The high-purity manganese market may face a deficit as early as 2024, according to people in the industry heard by MINING.COM.
An essential component of the steel-making process, manganese has played an increasing role in the battery market. The metal sulphate is an important stabilizing ingredient in the cathodes of batteries widely used in electric vehicles and electronics.
Volkswagen, Mercedes, Tesla, and GM are among the companies that have announced intentions to use high-purity manganese in their cars. A Chevy Bolt, for example, can contain over 24 kg of manganese.
“The reason nobody is talking about manganese is that it’s very cheap, and it’s taken for granted,” said Andrew Zemek, special adviser at CPM Group.
While the lithium price has skyrocketed over the last couple of years, passing $80,000 per tonne and other metals like cobalt and copper reached over $8,000 per tonne, manganese sulphate costs less than $1,000 per tonne in China.
But increasing demand from the EV industry and the subsequent deficit of high-purity manganese may impact the metal price in 18 or 24 months, according to Euro Manganese CEO Matt James.
“There’s been a build-out of manganese sulphate capacity in China and that has been enough to feed the current demands of the battery industry,” James told MINING.com. “But going forward, we’re going to see significant growth in both the European and North American battery industry. Both of those will require their own supply chains.”
“As the market looks to source locally, in North America because of the Inflation Reduction Act(IRA) or Europe because of geopolitics, when they start to look at the high-purity capacity in both of those regions, it is very very small,” James said.
“The Chinese price does not reflect a western price. The price today in Europe and North America commands a significant premium,” said James.
People in the industry estimate the price at $3,300 per tonne by 2027 — growing to $4,000 by 2031 for Europe and North America, considering the cost of freight from China and costs with green credentials.
Over 92% of high-purity manganese sulphate conversion capacity is in China. Currently, only two plants outside of China are in production, one in Japan and the other in Belgium.
Vibrantz Technologies produces high-purity manganese in Belgium and sources its ore from South Africa, Gabon, and Brazil.
The other producer outside China is Nippon Denko in Japan, which also uses imported ore.
Combined, these two facilities produce around 5% of the global high-purity manganese sulphate.

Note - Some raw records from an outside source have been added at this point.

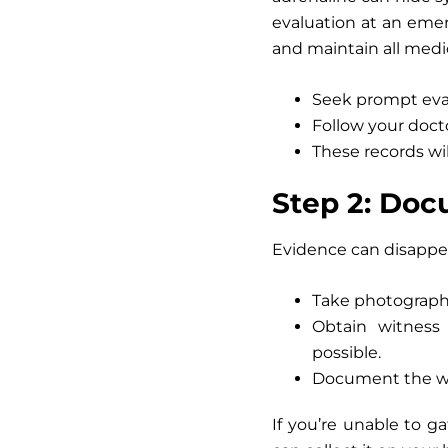
evaluation at an emerg
and maintain all medic
Seek prompt eval
Follow your docto
These records wil
Step 2: Doc
Evidence can disappear
Take photograp
Obtain witness 
possible.
Document the wea
If you’re unable to ga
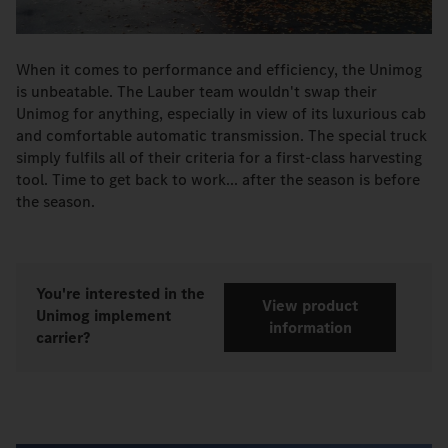
When it comes to performance and efficiency, the Unimog
is unbeatable. The Lauber team wouldn't swap their
Unimog for anything, especially in view of its luxurious cab
and comfortable automatic transmission. The special truck
simply fulfils all of their criteria for a first-class harvesting
tool. Time to get back to work... after the season is before
the season.
You're interested in the
View product
Unimog implement
information
carrier?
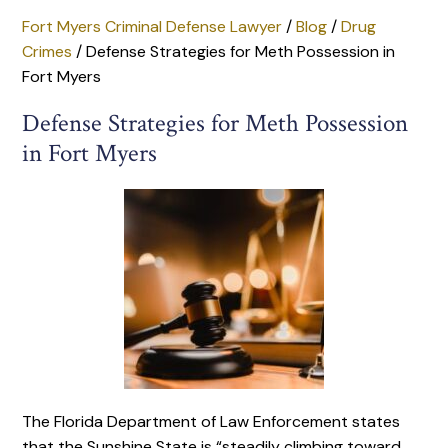
Fort Myers Criminal Defense Lawyer
/
Blog
/
Drug
Crimes
/
Defense Strategies for Meth Possession in
Fort Myers
Defense Strategies for Meth Possession
in Fort Myers
The Florida Department of Law Enforcement states
that the Sunshine State is “steadily climbing toward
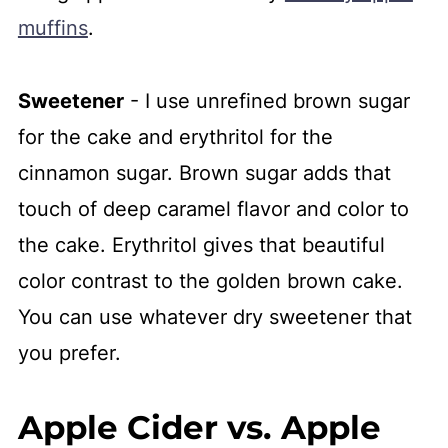
muffins
.
Sweetener
- I use unrefined brown sugar
for the cake and erythritol for the
cinnamon sugar. Brown sugar adds that
touch of deep caramel flavor and color to
the cake. Erythritol gives that beautiful
color contrast to the golden brown cake.
You can use whatever dry sweetener that
you prefer.
Apple Cider vs. Apple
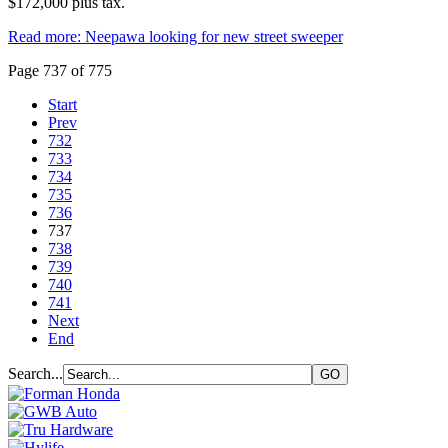
$172,000 plus tax.
Read more: Neepawa looking for new street sweeper
Page 737 of 775
Start
Prev
732
733
734
735
736
737
738
739
740
741
Next
End
Search...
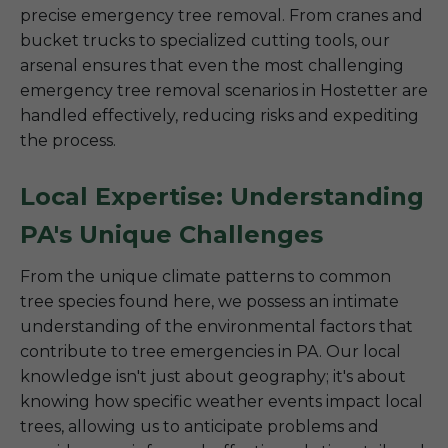
precise emergency tree removal. From cranes and
bucket trucks to specialized cutting tools, our
arsenal ensures that even the most challenging
emergency tree removal scenarios in Hostetter are
handled effectively, reducing risks and expediting
the process.
Local Expertise: Understanding
PA's Unique Challenges
From the unique climate patterns to common
tree species found here, we possess an intimate
understanding of the environmental factors that
contribute to tree emergencies in PA. Our local
knowledge isn't just about geography; it's about
knowing how specific weather events impact local
trees, allowing us to anticipate problems and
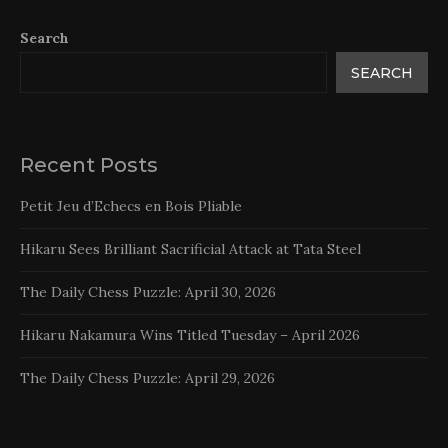
Search
SEARCH
Recent Posts
Petit Jeu d’Echecs en Bois Pliable
Hikaru Sees Brilliant Sacrificial Attack at Tata Steel
The Daily Chess Puzzle: April 30, 2026
Hikaru Nakamura Wins Titled Tuesday – April 2026
The Daily Chess Puzzle: April 29, 2026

“I don’t see a risk of shortage in the short term because so much capacity is being built in China,” said Aloys d’Harambure, executive director of the International Manganese Institute.
However, the market may have to adjust with the United States and Europe moving to build their own supply chain of battery materials.
“The environmental, social, and governance procedures in China are sometimes not as strict as in other, European and North American and, some African countries. The cost of high manganese sulphate that you see from China is not realistic from the rest of the industry,” said d’Harambure.
According to Sam Jaffe, VP of battery storage solutions for E Source, China can always “blow out” the North American and European competitors if it chooses to do so.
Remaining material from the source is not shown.